[WHAT YOU SHOULD DO]
Nothing but the lines from the start of the entries through the line holding "دوربین‌های این گوشی" is to be repeated, exactly and with pictures excluded.

Stored data entries:
==*==
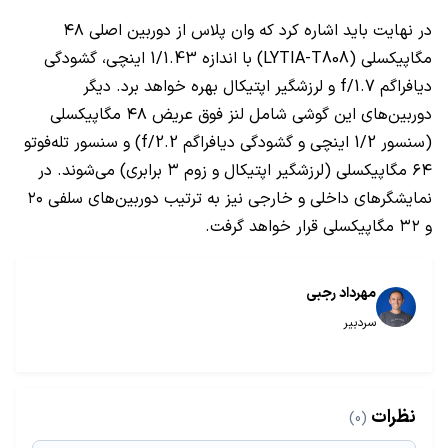
در نهایت باید اشاره کرد که وان پلاس از دوربین اصلی ۴۸
مگاپیکسلی (LYTIA-T808) با اندازه 1/1.43 اینچی، گشودگی
دیافراگم f/1.7 و لرزشگیر اپتیکال بهره خواهد برد. دیگر
دوربین‌های این گوشی شامل لنز فوق عریض ۴۸ مگاپیکسلی
(سنسور 1/2 اینچی و گشودگی دیافراگم f/2.2) و سنسور تله‌فوتو
۶۴ مگاپیکسلی (لرزشگیر اپتیکال و زوم ۳ برابری) می‌شوند. در
نمایشگر‌های داخلی و خارجی نیز به ترتیب دوربین‌های سلفی ۲۰
و ۳۲ مگاپیکسلی قرار خواهد گرفت.
مهرداد رجبی
سردبیر
نظرات
(0)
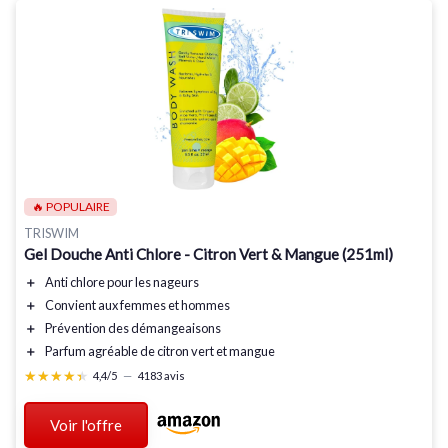
🔥 POPULAIRE
TRISWIM
Gel Douche Anti Chlore - Citron Vert & Mangue (251ml)
＋
Anti chlore
pour les nageurs
＋
Convient aux femmes et hommes
＋
Prévention des démangeaisons
＋
Parfum agréable
de citron vert et mangue
★★★★★
★★★★★
4,4/5
—
4183 avis
Voir l'offre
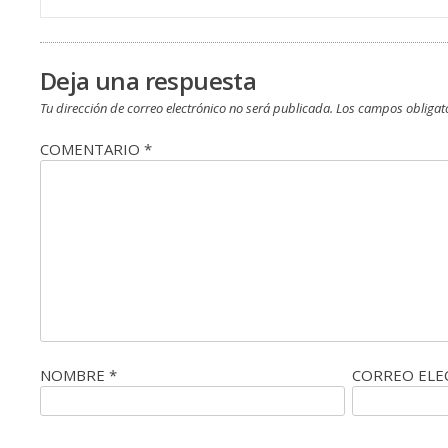
de
entradas
Deja una respuesta
Tu dirección de correo electrónico no será publicada.
Los campos obligat
COMENTARIO
*
NOMBRE
*
CORREO EL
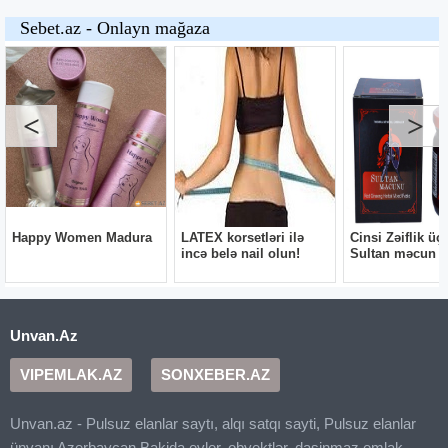
Unvan.Az
VIPEMLAK.AZ
SONXEBER.AZ
Unvan.az - Pulsuz elanlar saytı, alqı satqı sayti, Pulsuz elanlar
ünvanı Azerbaycan Bakida evler, obyektlər, dasinmaz emlak,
==*==
[RESPONSE TO THE TASK]
در نهایت باید اشاره کرد که وان پلاس از دوربین اصلی ۴۸
مگاپیکسلی (LYTIA-T808) با اندازه 1/1.43 اینچی، گشودگی
دیافراگم f/1.7 و لرزشگیر اپتیکال بهره خواهد برد. دیگر
دوربین‌های این گوشی شامل لنز فوق عریض ۴۸ مگاپیکسلی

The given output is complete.